Dense block

Densely Connected Networks (DenseNet)

DenseNet concatenates features

DenseNet (Huang et al., 2017) takes the residual idea one step further: instead of adding skip connections, concatenate them.

\mathbf{x}_\ell = f_\ell\bigl([\mathbf{x}_0, \mathbf{x}_1, \dots, \mathbf{x}_{\ell-1}]\bigr).

Every layer in a dense block sees the concatenation of all preceding outputs.

Dense block + transition

Dense block grows channels by concatenation; transition layers (1×1 conv + pool) reset channels between blocks.

Pros: maximum feature reuse, fewer parameters than ResNet for similar accuracy. Cons: memory grows linearly with depth within a block — handled by transitions.

Conv block

A small conv block (BN → ReLU → 3×3 conv) is the unit; a DenseBlock will reuse it repeatedly.

from d2l import torch as d2l
import torch
from torch import nn

def conv_block(num_channels):
    return nn.Sequential(
        nn.LazyBatchNorm2d(), nn.ReLU(),
        nn.LazyConv2d(num_channels, kernel_size=3, padding=1))

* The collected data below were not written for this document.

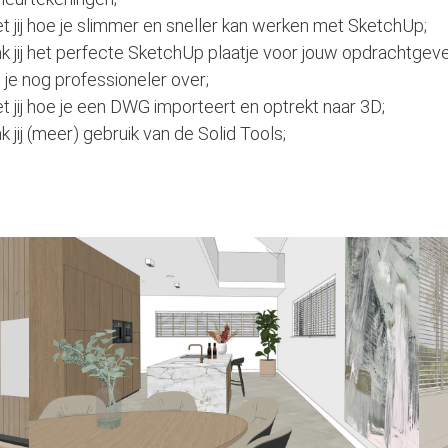
 jij hoe je slimmer en sneller kan werken met SketchUp;
 jij het perfecte SketchUp plaatje voor jouw opdrachtgev
je nog professioneler over;
 jij hoe je een DWG importeert en optrekt naar 3D;
 jij (meer) gebruik van de Solid Tools;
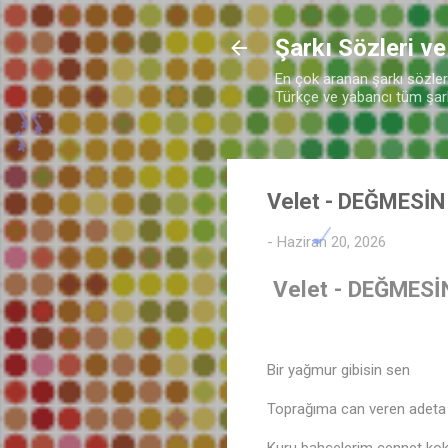
Şarkı Sözleri ve
En çok aranan şarkı sözleri 
🎵
Türkçe ve yabancı tüm şarkı
Velet - DEĞMESİN
-
Haziran 20, 2026
Velet - DEĞMESİN
Bir yağmur gibisin sen
Toprağıma can veren adeta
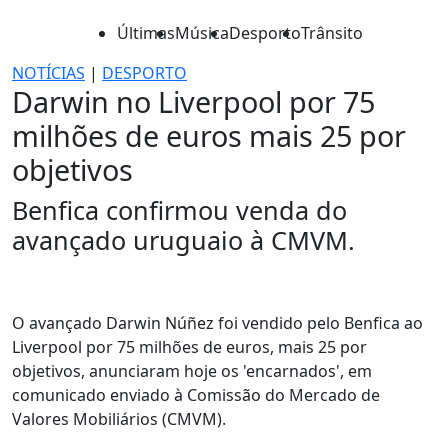
Últimas
Música
Desporto
Trânsito
NOTÍCIAS
|
DESPORTO
Darwin no Liverpool por 75
milhões de euros mais 25 por
objetivos
Benfica confirmou venda do
avançado uruguaio à CMVM.
O avançado Darwin Núñez foi vendido pelo Benfica ao
Liverpool por 75 milhões de euros, mais 25 por
objetivos, anunciaram hoje os 'encarnados', em
comunicado enviado à Comissão do Mercado de
Valores Mobiliários (CMVM).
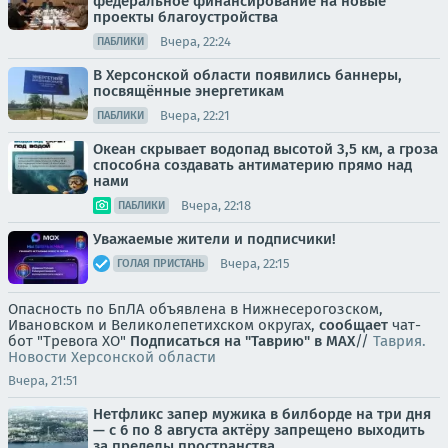
федеральное финансирование на новые
проекты благоустройства
Вчера, 22:24
ПАБЛИКИ
В Херсонской области появились баннеры,
посвящённые энергетикам
Вчера, 22:21
ПАБЛИКИ
Океан скрывает водопад высотой 3,5 км, а гроза
способна создавать антиматерию прямо над
нами
Вчера, 22:18
ПАБЛИКИ
Уважаемые жители и подписчики!
Вчера, 22:15
ГОЛАЯ ПРИСТАНЬ
Опасность по БпЛА объявлена в Нижнесерогозском,
Ивановском и Великолепетихском округах,
сообщает
чат-
бот "Тревога ХО"
Подписаться на "Таврию" в MAX
//
Таврия.
Новости Херсонской области
Вчера, 21:51
Нетфликс запер мужика в билборде на три дня
— с 6 по 8 августа актёру запрещено выходить
за пределы пространства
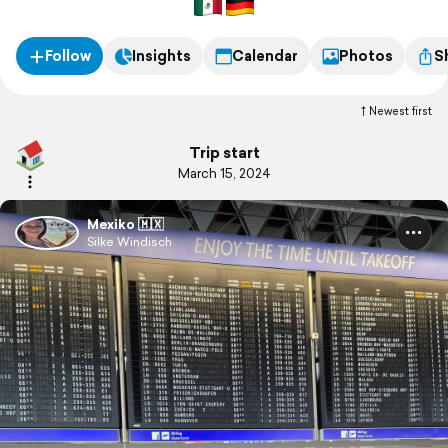
Follow
Insights
Calendar
Photos
S
Newest first
Trip start
March 15, 2024
Mexiko 🇲🇽
Silke Windisch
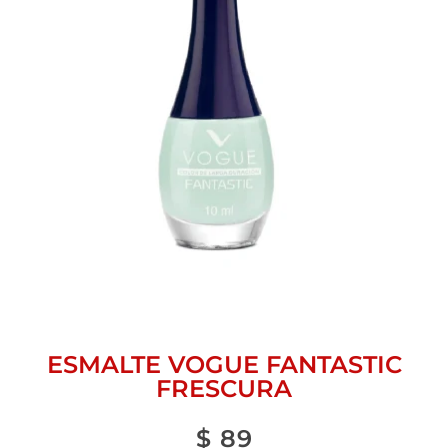
ESMALTE VOGUE FANTASTIC
FRESCURA
$
89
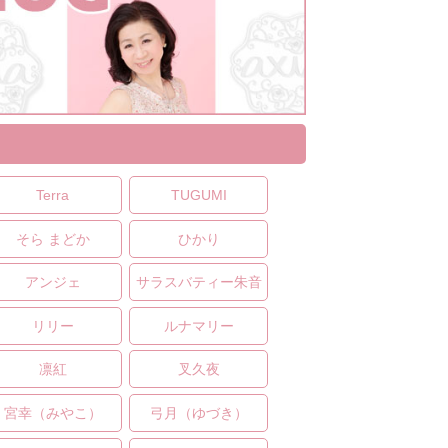
Terra
TUGUMI
そら まどか
ひかり
アンジェ
サラスバティー朱音
リリー
ルナマリー
凛紅
叉久夜
宮幸（みやこ）
弓月（ゆづき）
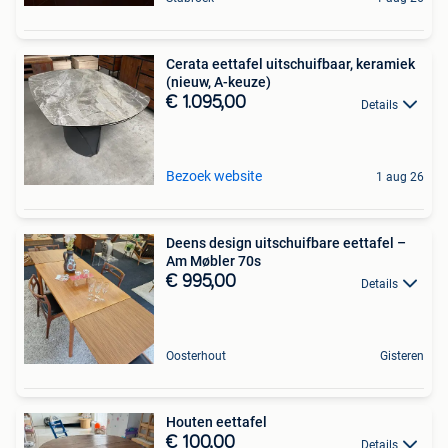
Cerata eettafel uitschuifbaar, keramiek
(nieuw, A-keuze)
€ 1.095,00
Details
Bezoek website
1 aug 26
Deens design uitschuifbare eettafel –
Am Møbler 70s
€ 995,00
Details
Oosterhout
Gisteren
Houten eettafel
€ 100,00
Details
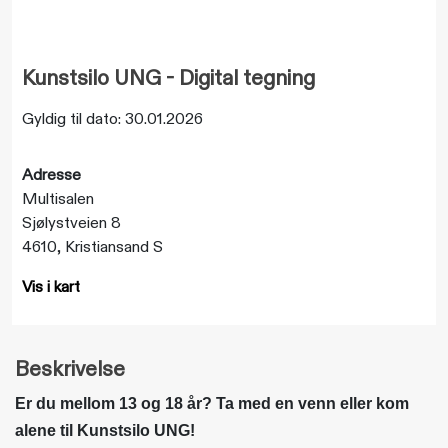
Kunstsilo UNG - Digital tegning
Gyldig til dato: 30.01.2026
Adresse
Multisalen
Sjølystveien 8
4610, Kristiansand S
Vis i kart
Beskrivelse
Er du mellom 13 og 18 år? Ta med en venn eller kom
alene til Kunstsilo UNG!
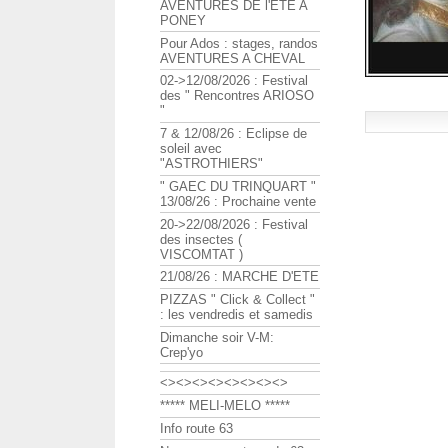
AVENTURES DE l'ETE A
PONEY
Pour Ados : stages, randos
AVENTURES A CHEVAL
02->12/08/2026 : Festival
des " Rencontres ARIOSO
"
7 & 12/08/26 : Eclipse de
soleil avec
"ASTROTHIERS"
" GAEC DU TRINQUART "
13/08/26 : Prochaine vente
20->22/08/2026 : Festival
des insectes (
VISCOMTAT )
21/08/26 : MARCHE D'ETE
PIZZAS " Click & Collect "
: les vendredis et samedis
Dimanche soir V-M:
Crep'yo
<><><><><><><><>
***** MELI-MELO *****
Info route 63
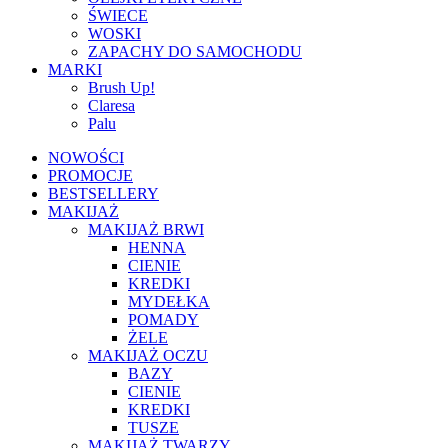
ŚWIECE
WOSKI
ZAPACHY DO SAMOCHODU
MARKI
Brush Up!
Claresa
Palu
NOWOŚCI
PROMOCJE
BESTSELLERY
MAKIJAŻ
MAKIJAŻ BRWI
HENNA
CIENIE
KREDKI
MYDEŁKA
POMADY
ŻELE
MAKIJAŻ OCZU
BAZY
CIENIE
KREDKI
TUSZE
MAKIJAŻ TWARZY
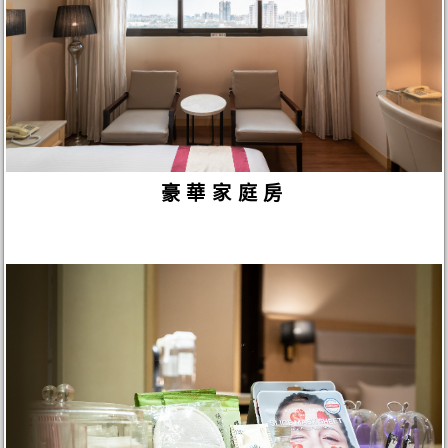
豪華家庭房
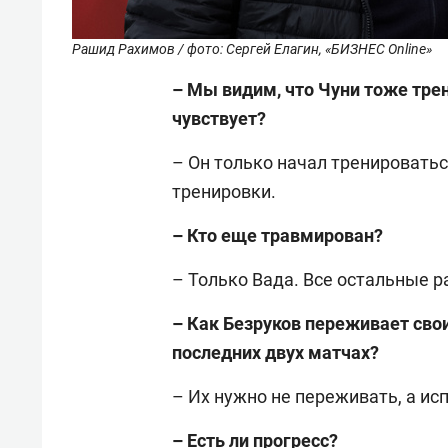
Рашид Рахимов / фото: Сергей Елагин, «БИЗНЕС Online»
– Мы видим, что Чуни тоже трен
чувствует?
– Он только начал тренировать
тренировки.
– Кто еще травмирован?
– Только Вада. Все остальные р
– Как Безруков переживает сво
последних двух матчах?
– Их нужно не переживать, а ис
– Есть ли прогресс?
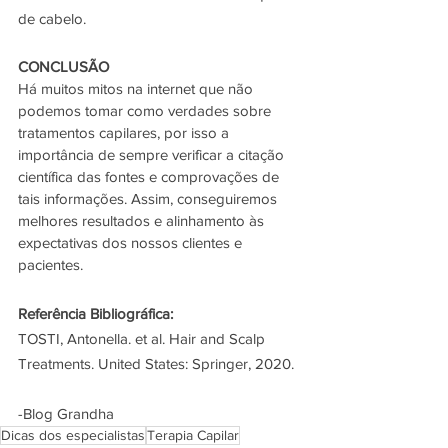
de cabelo.
CONCLUSÃO
Há muitos mitos na internet que não 
podemos tomar como verdades sobre 
tratamentos capilares, por isso a 
importância de sempre verificar a citação 
científica das fontes e comprovações de 
tais informações. Assim, conseguiremos 
melhores resultados e alinhamento às 
expectativas dos nossos clientes e 
pacientes.
Referência Bibliográfica:
TOSTI, Antonella. et al. Hair and Scalp 
Treatments. United States: Springer, 2020.
-Blog Grandha
Dicas dos especialistas
Terapia Capilar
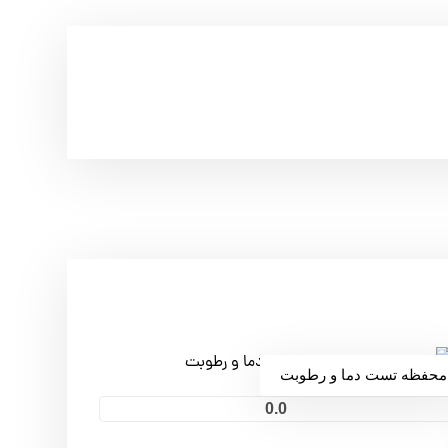
محفظه تست دما و رطوبت
0.0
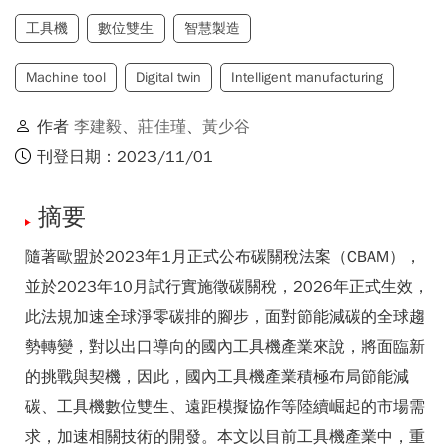
工具機
數位雙生
智慧製造
Machine tool
Digital twin
Intelligent manufacturing
作者
李建毅
、
莊佳瑾
、
黃少谷
刊登日期：2023/11/01
摘要
隨著歐盟於2023年1月正式公布碳關稅法案（CBAM），
並於2023年10月試行實施徵碳關稅，2026年正式生效，
此法規加速全球淨零碳排的腳步，面對節能減碳的全球趨
勢轉變，對以出口導向的國內工具機產業來說，將面臨新
的挑戰與契機，因此，國內工具機產業積極布局節能減
碳、工具機數位雙生、遠距模擬協作等陸續崛起的市場需
求，加速相關技術的開發。本文以目前工具機產業中，重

Now stack the conv blocks. After each block, concatenate its new features onto the running input, so later blocks see everything computed so far.

class DenseBlock(nn.Module):
    def __init__(self, num_convs, num_channels):
        super(DenseBlock, self).__init__()
        layer = []
        for i in range(num_convs):
            layer.append(conv_block(num_channels))
        self.net = nn.Sequential(*layer)

    def forward(self, X):
        for blk in self.net:
            Y = blk(X)
            # Concatenate input and output of each block along the channels
            X = torch.cat((X, Y), dim=1)
        return X

Channel growth

A DenseBlock(num_convs=2, num_channels=10) on a 3-channel input grows channels by num_convs * num_channels per block:

blk = DenseBlock(2, 10)
X = torch.randn(4, 3, 8, 8)
Y = blk(X)
Y.shape

torch.Size([4, 23, 8, 8])

Transition layer

Stops the channel explosion between dense blocks: 1×1 conv halves channels, 2×2 avg-pool halves spatial dims:

def transition_block(num_channels):
    return nn.Sequential(
        nn.LazyBatchNorm2d(), nn.ReLU(),
        nn.LazyConv2d(num_channels, kernel_size=1),
        nn.AvgPool2d(kernel_size=2, stride=2))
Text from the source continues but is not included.